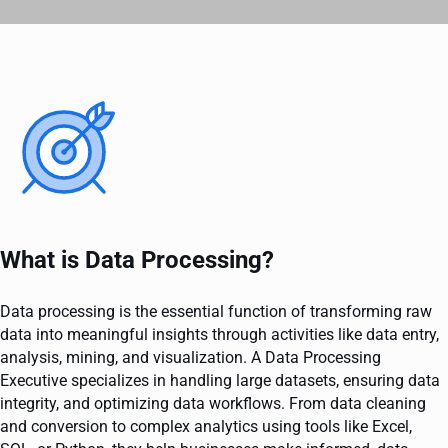
What is Data Processing?
Data processing is the essential function of transforming raw
data into meaningful insights through activities like data entry,
analysis, mining, and visualization. A Data Processing
Executive specializes in handling large datasets, ensuring data
integrity, and optimizing data workflows. From data cleaning
and conversion to complex analytics using tools like Excel,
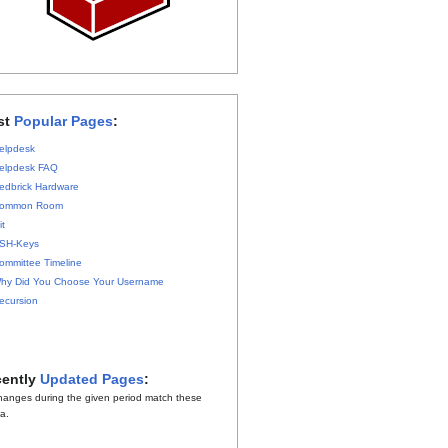
st
Popular Pages
:
elpdesk
elpdesk FAQ
edbrick Hardware
ommon Room
it
SH-Keys
ommittee Timeline
hy Did You Choose Your Username
ecursion
ently
Updated Pages
:
hanges during the given period match these
ia.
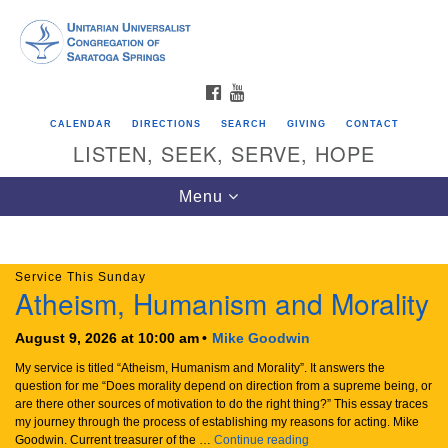
Search
Google
Search
for:
Map
FACEBOOK
YOUTUBE
CALENDAR
DIRECTIONS
SEARCH
GIVING
CONTACT
LISTEN, SEEK, SERVE, HOPE
Our new meetinghouse, 2027
August Book Group
Toggle
Menu
navigation
Service This Sunday
Directions from your current location
Atheism, Humanism and Morality
Unitarian Universalist Congregation of
Saratoga Springs
August 9, 2026 at 10:00 am
Mike Goodwin
My service is titled “Atheism, Humanism and Morality”. It answers the
624 North Broadway
question for me “Does morality depend on direction from a supreme being, or
are there other sources of motivation to do the right thing?” This essay traces
Saratoga Springs, NY 12866
my journey through the process of establishing my reasons for acting. Mike
Atheism, Humanism and M
Goodwin. Current treasurer of the …
Continue reading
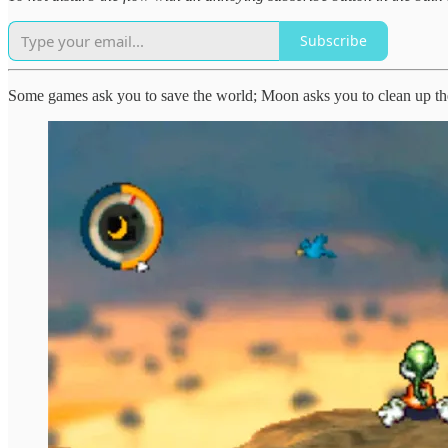
Subscribe
Some games ask you to save the world; Moon asks you to clean up th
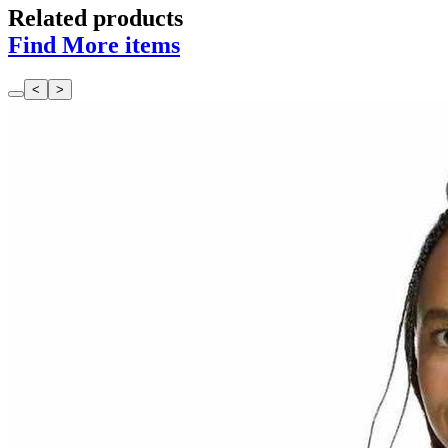
Related products
Find More items
<
>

----

== What is expected ==
Considering only the data above, return the lines in which "through" occurs.

== Written solution ==
data into meaningful insights through activities like data entry,
my journey through the process of establishing my reasons for acting. Mike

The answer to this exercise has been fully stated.